Ciência

Descoberta da USP apresenta potencial para tratar câncer

Peptídeo possui potencial para inibir o crescimento patológico de novos vasos sanguíneos, processo que ocorre em doenças como retinopatia e câncer

Tratamento de quimioterapia: descoberta de pesquisadores pode ajudar no tratamento do câncer (Justin Sullivan/Getty Images)

Tratamento de quimioterapia: descoberta de pesquisadores pode ajudar no tratamento do câncer (Justin Sullivan/Getty Images)

DR

Da Redação

Publicado em 10 de janeiro de 2017 às 11h33.

Um pequeno peptídeo sintético identificado por pesquisadores do Instituto de Química da Universidade de São Paulo (IQ-USP) apresentou em testes pré-clínicos potencial para inibir o crescimento patológico de novos vasos sanguíneos, processo que ocorre em doenças como retinopatia e câncer.

A pesquisa foi conduzida durante o pós-doutorado de Jussara Michaloski Souza, sob a coordenação do professor Ricardo Jose Giordano. O projeto teve apoio da FAPESP e seus resultados foram divulgados recentemente na revista Science Advances.

“O peptídeo ainda não é um fármaco, mas pode servir de modelo para o desenvolvimento de um novo inibidor de angiogênese”, disse Giordano em entrevista à Agência FAPESP.

Como explicou o pesquisador, angiogênese é o processo de formação de novos vasos sanguíneos a partir de outros já existentes.

Ele pode ocorrer de maneira fisiológica, durante um processo de cicatrização ou quando há aumento na demanda de oxigênio e nutrientes em um determinado tecido.

Mas no caso da retinopatia diabética, por exemplo, o excesso de glicose no sangue induz um desenvolvimento excessivo e desorganizado dos vasos da retina – causando lesões no tecido e podendo comprometer a visão.

Já em alguns tipos de câncer, o tumor libera mediadores que induzem uma intensa angiogênese para aumentar o aporte de oxigênio e nutrientes para as células malignas continuarem a se proliferar descontroladamente.

Os principais mediadores envolvidos no processo de angiogênese são quatro proteínas da família VEGF (fator de crescimento endotelial vascular, na sigla em inglês): VEGFA, B, C e D.

Elas precisam se ligar a receptores específicos existentes na superfície das células – as proteínas VEGFR-1, 2 e 3 – para que seja disparada uma cascata de sinalização intracelular e o processo de formação dos novos vasos tenha início.

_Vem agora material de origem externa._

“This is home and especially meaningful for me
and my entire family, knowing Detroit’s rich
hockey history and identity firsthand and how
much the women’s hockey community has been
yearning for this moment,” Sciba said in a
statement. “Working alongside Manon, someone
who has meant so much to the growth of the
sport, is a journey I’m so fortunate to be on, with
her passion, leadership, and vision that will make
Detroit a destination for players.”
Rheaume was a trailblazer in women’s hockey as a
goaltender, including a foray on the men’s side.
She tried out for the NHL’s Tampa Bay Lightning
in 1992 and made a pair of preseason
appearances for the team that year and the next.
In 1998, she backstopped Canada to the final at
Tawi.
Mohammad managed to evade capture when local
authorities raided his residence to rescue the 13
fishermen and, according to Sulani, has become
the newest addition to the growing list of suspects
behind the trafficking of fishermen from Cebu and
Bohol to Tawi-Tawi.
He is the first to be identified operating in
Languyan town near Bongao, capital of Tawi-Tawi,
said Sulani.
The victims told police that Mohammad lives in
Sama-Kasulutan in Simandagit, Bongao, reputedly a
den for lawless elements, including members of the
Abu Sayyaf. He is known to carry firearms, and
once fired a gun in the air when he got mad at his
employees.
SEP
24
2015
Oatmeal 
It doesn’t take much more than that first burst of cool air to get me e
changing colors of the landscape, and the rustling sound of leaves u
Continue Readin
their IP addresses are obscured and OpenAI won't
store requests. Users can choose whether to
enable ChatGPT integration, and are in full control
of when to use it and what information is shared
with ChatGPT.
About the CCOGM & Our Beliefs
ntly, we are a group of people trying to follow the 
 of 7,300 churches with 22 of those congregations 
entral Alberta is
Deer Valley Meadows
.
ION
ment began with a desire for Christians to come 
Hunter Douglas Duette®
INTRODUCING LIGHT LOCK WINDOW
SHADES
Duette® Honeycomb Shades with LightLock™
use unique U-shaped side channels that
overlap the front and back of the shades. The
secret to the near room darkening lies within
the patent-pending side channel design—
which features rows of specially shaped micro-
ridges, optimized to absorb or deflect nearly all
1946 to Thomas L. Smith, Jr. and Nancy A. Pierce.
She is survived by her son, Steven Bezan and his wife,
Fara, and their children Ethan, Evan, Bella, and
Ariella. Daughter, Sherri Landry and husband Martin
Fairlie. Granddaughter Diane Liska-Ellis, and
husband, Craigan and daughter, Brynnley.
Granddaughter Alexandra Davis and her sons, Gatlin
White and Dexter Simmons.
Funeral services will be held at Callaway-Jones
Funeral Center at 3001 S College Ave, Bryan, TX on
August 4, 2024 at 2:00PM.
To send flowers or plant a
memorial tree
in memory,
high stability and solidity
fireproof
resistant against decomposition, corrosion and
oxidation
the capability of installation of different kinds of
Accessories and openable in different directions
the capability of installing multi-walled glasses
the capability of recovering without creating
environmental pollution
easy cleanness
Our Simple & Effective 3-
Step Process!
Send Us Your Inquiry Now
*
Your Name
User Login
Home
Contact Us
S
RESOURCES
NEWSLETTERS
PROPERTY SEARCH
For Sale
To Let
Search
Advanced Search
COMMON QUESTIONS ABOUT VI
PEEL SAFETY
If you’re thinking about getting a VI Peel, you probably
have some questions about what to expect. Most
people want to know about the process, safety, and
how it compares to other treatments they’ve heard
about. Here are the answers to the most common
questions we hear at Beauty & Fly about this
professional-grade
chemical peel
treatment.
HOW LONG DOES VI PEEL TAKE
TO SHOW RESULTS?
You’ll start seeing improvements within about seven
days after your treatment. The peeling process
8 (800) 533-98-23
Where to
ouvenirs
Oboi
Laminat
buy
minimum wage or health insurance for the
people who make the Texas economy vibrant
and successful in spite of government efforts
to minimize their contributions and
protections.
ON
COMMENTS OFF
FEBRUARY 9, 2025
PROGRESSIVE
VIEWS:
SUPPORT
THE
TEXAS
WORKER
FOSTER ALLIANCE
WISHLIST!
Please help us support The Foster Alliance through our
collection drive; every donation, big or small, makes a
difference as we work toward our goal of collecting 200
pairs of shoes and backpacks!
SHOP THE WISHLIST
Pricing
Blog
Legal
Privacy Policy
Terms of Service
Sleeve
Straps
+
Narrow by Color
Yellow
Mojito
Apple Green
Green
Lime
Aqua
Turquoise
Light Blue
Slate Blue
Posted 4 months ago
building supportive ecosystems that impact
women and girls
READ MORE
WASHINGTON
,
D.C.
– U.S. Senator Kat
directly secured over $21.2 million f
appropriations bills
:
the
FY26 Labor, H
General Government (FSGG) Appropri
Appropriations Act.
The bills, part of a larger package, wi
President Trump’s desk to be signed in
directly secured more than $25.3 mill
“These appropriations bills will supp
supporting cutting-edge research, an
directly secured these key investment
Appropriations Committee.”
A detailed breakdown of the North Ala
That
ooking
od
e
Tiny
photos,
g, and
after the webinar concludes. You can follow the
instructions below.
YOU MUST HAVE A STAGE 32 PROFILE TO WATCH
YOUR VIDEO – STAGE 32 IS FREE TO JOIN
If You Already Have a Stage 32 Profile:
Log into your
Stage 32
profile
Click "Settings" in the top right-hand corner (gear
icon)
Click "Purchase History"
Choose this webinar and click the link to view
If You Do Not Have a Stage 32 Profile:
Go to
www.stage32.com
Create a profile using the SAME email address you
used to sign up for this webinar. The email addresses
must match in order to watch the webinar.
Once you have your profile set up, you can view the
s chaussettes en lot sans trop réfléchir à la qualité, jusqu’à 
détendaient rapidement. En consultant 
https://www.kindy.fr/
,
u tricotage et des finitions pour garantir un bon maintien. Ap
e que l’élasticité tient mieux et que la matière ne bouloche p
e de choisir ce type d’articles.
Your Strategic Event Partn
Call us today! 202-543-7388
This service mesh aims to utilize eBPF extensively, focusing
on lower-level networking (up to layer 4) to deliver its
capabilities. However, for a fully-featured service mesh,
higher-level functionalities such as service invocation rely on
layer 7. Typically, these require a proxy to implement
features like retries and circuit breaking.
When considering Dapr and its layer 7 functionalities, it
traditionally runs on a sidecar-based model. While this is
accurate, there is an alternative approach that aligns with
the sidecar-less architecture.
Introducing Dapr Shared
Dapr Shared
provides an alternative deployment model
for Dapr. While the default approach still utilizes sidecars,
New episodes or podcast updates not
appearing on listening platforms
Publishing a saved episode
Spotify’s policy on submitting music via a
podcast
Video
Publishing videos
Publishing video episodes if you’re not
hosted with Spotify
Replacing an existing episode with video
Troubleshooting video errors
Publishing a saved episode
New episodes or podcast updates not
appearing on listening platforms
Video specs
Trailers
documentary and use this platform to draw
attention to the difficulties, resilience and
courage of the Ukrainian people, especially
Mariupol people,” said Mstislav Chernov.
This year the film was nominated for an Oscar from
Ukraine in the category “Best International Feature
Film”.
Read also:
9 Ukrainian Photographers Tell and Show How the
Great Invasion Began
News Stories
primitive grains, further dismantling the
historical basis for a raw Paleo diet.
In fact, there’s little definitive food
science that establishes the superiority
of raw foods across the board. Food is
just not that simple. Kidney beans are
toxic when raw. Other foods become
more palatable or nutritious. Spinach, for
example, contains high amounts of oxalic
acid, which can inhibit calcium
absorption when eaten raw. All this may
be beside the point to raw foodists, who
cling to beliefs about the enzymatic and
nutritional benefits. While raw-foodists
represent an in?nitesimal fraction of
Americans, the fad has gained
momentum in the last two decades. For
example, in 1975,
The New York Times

“O peptídeo que descrevemos no estudo, cuja sequência de aminoácidos é PCAIWF, mostrou-se capaz de se ligar aos três receptores de VEGF na superfície da célula, bloqueando a ação de toda a família de proteínas”, contou o pesquisador.

Descoberta

Para encontrar a molécula que melhor interagia com a porção extracelular dos receptores, o grupo coordenado por Giordano desenvolveu e triou uma biblioteca com quase 10 bilhões de peptídeos diferentes. Para isso, foi usada uma técnica conhecida como Phage Display.

O método consiste em manipular o genoma de bacteriófagos (vírus que infectam bactérias) para fazer com que cada partícula viral sintetize um diferente peptídeo – que fica aderido à sua proteína de superfície.

“Usamos bacteriófagos porque são vírus muito resistentes a variações na temperatura e no pH. Dessa forma, as bibliotecas de peptídeos geradas permanecem viáveis para a pesquisa durante anos”, contou Giordano.

O passo seguinte foi incubar toda a biblioteca com um receptor de VEGFR para ver quais partículas virais ficariam aderidas a essa proteína.

“A princípio, focamos apenas no VEGFR-3, que era o menos estudado até então em relação à angiogênese. A ideia era identificar um peptídeo que se ligasse a esse receptor para descobrir o que aconteceria se ele fosse bloqueado”, contou Giordano.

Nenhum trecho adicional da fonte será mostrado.